# GOAL OF THE EXERCISE
Within the data that follows, set down exactly the lines from the one containing "r sobre as mais" through the one containing "er como as inovações", both ends included.

[[ RECORDS SHOWN open ]]

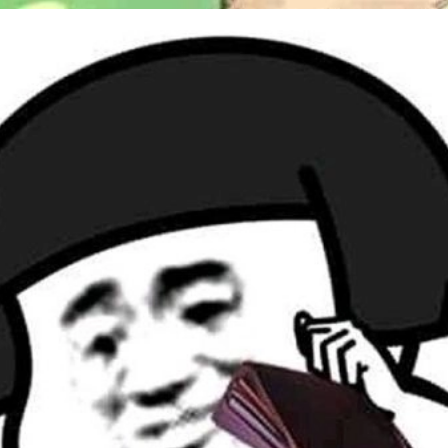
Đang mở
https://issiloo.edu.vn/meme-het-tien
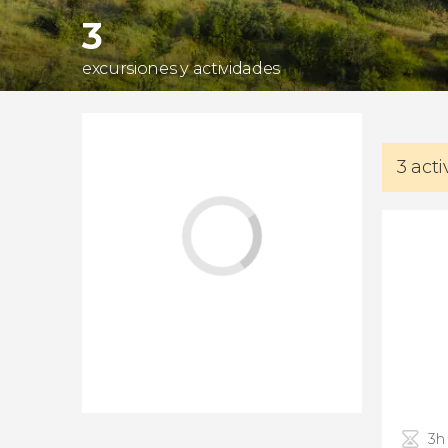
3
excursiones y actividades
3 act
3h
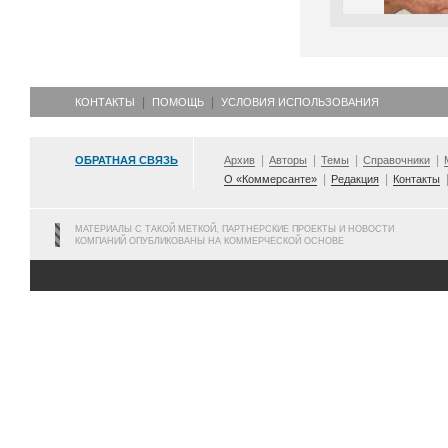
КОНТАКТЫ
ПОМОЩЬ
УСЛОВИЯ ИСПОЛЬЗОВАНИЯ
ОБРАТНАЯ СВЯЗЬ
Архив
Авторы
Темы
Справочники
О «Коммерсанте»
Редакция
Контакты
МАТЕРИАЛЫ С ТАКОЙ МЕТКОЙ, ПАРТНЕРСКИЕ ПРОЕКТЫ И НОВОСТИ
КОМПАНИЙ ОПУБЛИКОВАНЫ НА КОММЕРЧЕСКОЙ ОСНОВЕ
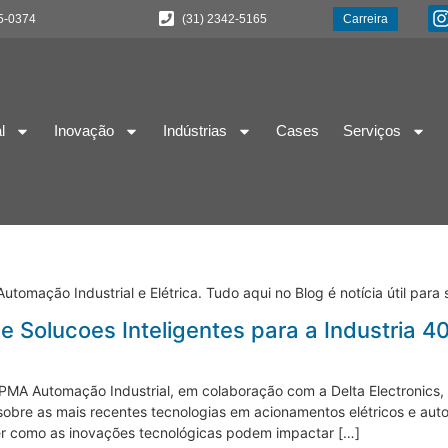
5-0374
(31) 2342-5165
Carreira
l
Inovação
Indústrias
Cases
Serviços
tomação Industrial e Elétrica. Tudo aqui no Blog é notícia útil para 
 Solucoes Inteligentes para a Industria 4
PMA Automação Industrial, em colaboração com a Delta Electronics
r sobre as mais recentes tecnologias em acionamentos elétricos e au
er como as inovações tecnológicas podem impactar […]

[[ RECORDS SHOWN closed ]]
[[ RECORDS SHOWN open ]]

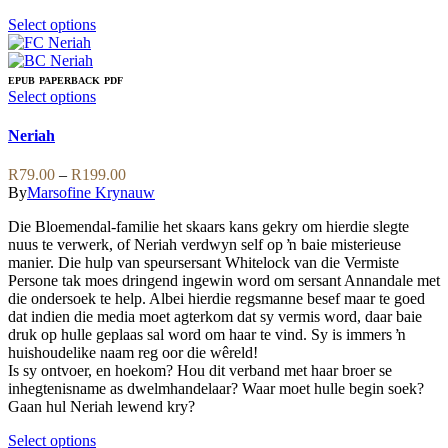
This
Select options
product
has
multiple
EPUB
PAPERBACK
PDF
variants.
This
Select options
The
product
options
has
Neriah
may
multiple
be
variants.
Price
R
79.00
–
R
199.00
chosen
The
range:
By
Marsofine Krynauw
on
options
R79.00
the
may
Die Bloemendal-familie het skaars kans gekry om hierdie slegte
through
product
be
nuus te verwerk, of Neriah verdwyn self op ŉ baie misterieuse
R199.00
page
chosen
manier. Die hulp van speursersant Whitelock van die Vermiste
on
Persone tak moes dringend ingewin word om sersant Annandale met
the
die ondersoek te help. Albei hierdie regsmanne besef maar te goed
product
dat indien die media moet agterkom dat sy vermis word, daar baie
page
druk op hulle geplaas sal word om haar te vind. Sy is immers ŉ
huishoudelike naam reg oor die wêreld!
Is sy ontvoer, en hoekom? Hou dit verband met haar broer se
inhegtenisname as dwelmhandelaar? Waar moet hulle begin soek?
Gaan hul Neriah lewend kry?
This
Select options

[[ RECORDS SHOWN closed ]]
[[ RECORDS SHOWN open ]]

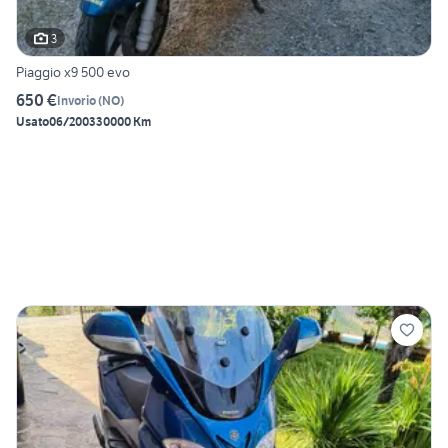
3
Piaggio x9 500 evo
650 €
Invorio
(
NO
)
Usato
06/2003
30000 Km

[[ RECORDS SHOWN closed ]]

# ANSWER FOR THIS EXERCISE
r sobre as mais recentes tecnologias em acionamentos elétricos e au
er como as inovações tecnológicas podem impactar […]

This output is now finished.